Louis Rodin l’entraîna dans la plus sombre des venelles de Kéravel ; celle où l’on n’entrait que contrait parce que c’était celle que prenaient les forçats en cavale, celle où l’on disait qu’ils possédaient des caches, celle où, les nuits sans lune, les malheureux qui s’égaraient sous les murs de ses maisons poisseuses, avait toutes les chances d’avoir la gorge tranchée. Bien sûr, elle n’avait pas de nom. A Kéravel, aucune des venelles n’a de nom. Comme si la misère et la fange n’ont pas besoin d’être baptisées, on ne les désignait que par un simple numéro ; ou alors un surnom évocateur. Donc, Jean Mor et Jean Rodin s’étaient engagés dans le Chemin de l’Enfer, un cloaque où les chats, attirés par les immondices, devaient se battre avec les rats qui montaient une garde vigilante.
Parvenus au milieu de l’infâme boyau, ils s’enfoncèrent dans une encoignure et Rodin tira de sa poche un morceau de papier soigneusement plié. L’ouvrant, il fit apparaître dix-huit petites graines d’un rouge tirant sur l’orangé, de forme oblongue et d’une taille de petits pois. A première vue, cela ressemblait aux graines de caféier dont, naguère à la plantation, Monsieur Laverdin de l’Etoile était si fier.
Jean Mor ne put réprimer un léger mouvement de recul.
— Tu as peur ? demanda Louis Rodin avec une ironie mordante.
— Non, j’ai été surpris, c’est tout ! répondit jean Mor qui, maintenant qu’il était au pied du mur, ne voulait pas passer pour un couard.
— Qu’est-ce donc que ces graines ? demanda-t-il d’une voix raffermie.
— Ce sont des piments des bois, dit Louis Rodin en se rengorgeant. Je les ai ramenées de Cayenne où un sauvage me les a offertes. Là-bas, cela pousse sur des lianes immenses. Elles ont, paraît-il un goût exquis, mais gare à qui s’y laisse prendre ! C’est un poison mortel et fulgurant. En Guyane, il y a des forêts telles que tu ne peux pas les imaginer. Immenses comme la mer, profondes comme l’enfer. Les indigènes qui y vivent cueillent les piments des bois, les pilent et les mélangent à une sève épaisse comme de la poix. Ils enduisent de cette mélasse la pointe de leurs flèches. Le résultat est garanti. Homme ou animal, rien ne peut résister à ce poison.

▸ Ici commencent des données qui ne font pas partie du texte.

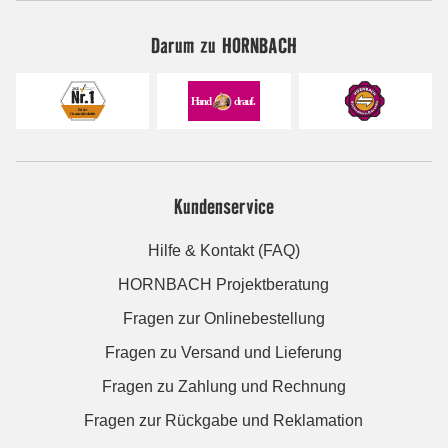
Darum zu HORNBACH
Kundenservice
Hilfe & Kontakt (FAQ)
HORNBACH Projektberatung
Fragen zur Onlinebestellung
Fragen zu Versand und Lieferung
Fragen zu Zahlung und Rechnung
Fragen zur Rückgabe und Reklamation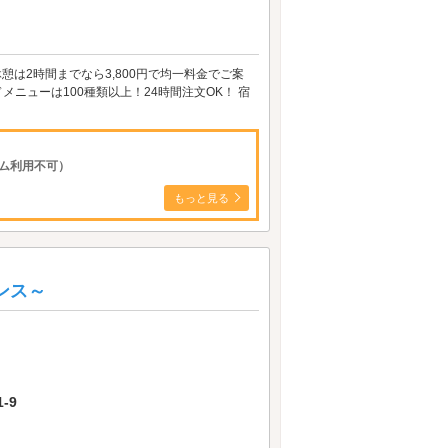
憩は2時間までなら3,800円で均一料金でご案
ニューは100種類以上！24時間注文OK！ 宿
ム利用不可）
もっと見る
ェンス～
-9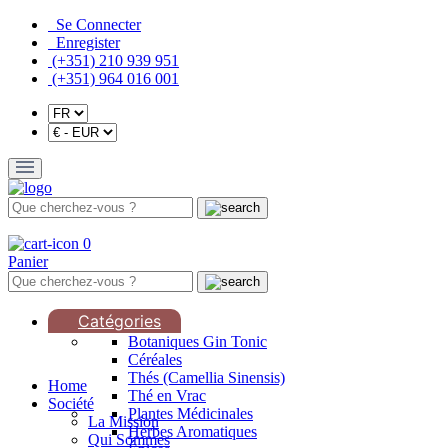
Se Connecter
Enregister
(+351) 210 939 951
(+351) 964 016 001
0
Panier
Catégories
Botaniques Gin Tonic
Céréales
Thés (Camellia Sinensis)
Home
Thé en Vrac
Société
Plantes Médicinales
La Mission
Herbes Aromatiques
Qui Sommes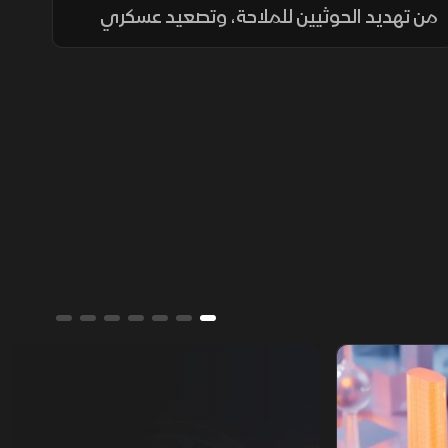
من تهديد الحوثيين للملاحة، وتصعيد عسكري
في السودان، وسط مخاوف من ارتفاع أسعار
النفط واكتشاف علمي قد يحمي العضلات مع
التقدم في العمر.
تقارير الشرق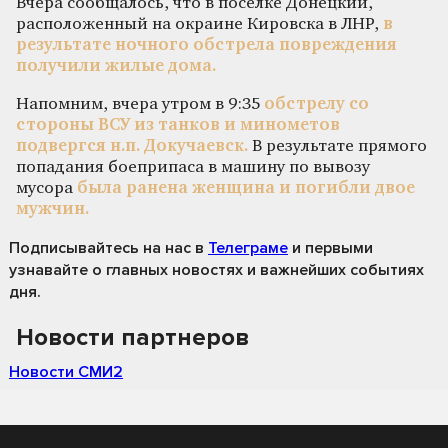
Вчера сообщалось, что в поселке Донецкий,
расположенный на окраине Кировска в ЛНР,
в
результате ночного обстрела повреждения
получили жилые дома.
Напомним, вчера утром в 9:35
обстрелу со
стороны ВСУ из танков и минометов
подвергся н.п. Докучаевск.
В результате прямого
попадания боеприпаса в машину по вывозу
мусора
была ранена женщина и погибли двое
мужчин.
Подписывайтесь на нас
в
Телеграме
и первыми
узнавайте о главных новостях и важнейших событиях
дня.
Новости партнеров
Новости СМИ2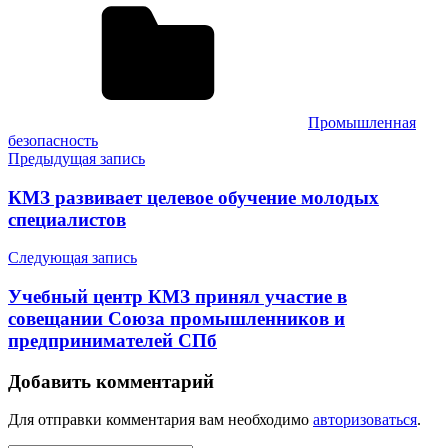
Промышленная
безопасность
Навигация
Предыдущая запись
по
КМЗ развивает целевое обучение молодых
записям
специалистов
Следующая запись
Учебный центр КМЗ принял участие в
совещании Союза промышленников и
предпринимателей СПб
Добавить комментарий
Для отправки комментария вам необходимо
авторизоваться
.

— Oui, mais comment l’administrer ? Je ne me vois pas enduire une pointe quelconque et en percer le cœur de Monsieur de Noz !
— Qui est le maître dans la cuisine de ton lieutenant ?
— Moi, bien sûr !
— Ne t’ai-je pas dit qu’elles sont exquises ? Tu épices la viande de ton lieutenant avec des piments des bois et, lorsqu’il est bien mort, tu cours te cacher à l’endroit que nous allons définir ensemble. Le jour même, je te fais passer sur le Brillant et je te planque dans la cale. Fais vite. Le temps presse maintenant.